[Opening Supplied records section]

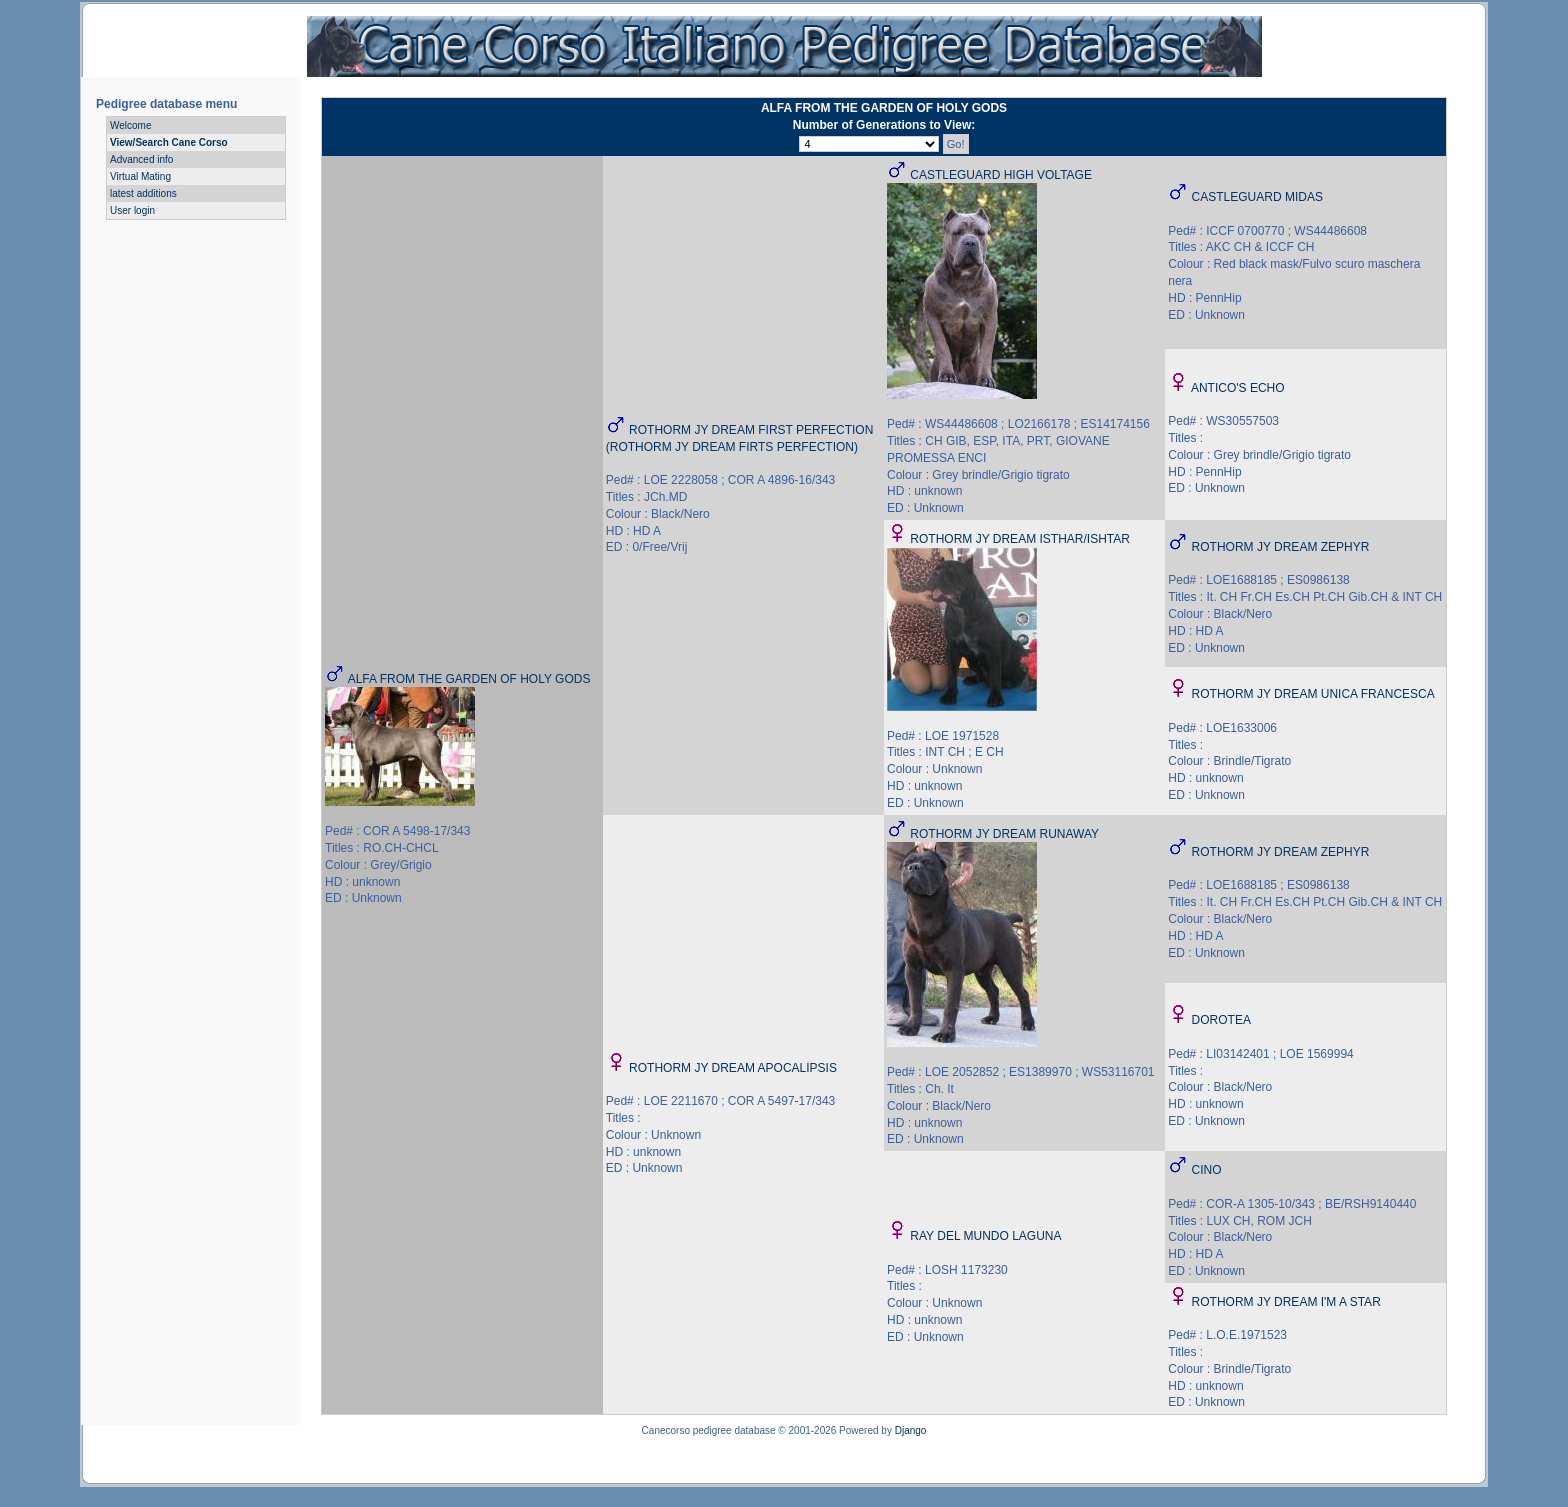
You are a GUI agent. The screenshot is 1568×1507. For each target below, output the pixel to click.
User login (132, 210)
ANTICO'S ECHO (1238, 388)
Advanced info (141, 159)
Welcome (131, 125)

[Closing Supplied records section]

Work order
Transcribe the records above exactly, skipping pictures.

Answer box
You are a GUI agent. The screenshot is 1568×1507. For each target below, output the pixel to click.
User login (132, 210)
ANTICO'S ECHO (1238, 388)
Advanced info (141, 159)
Welcome (131, 125)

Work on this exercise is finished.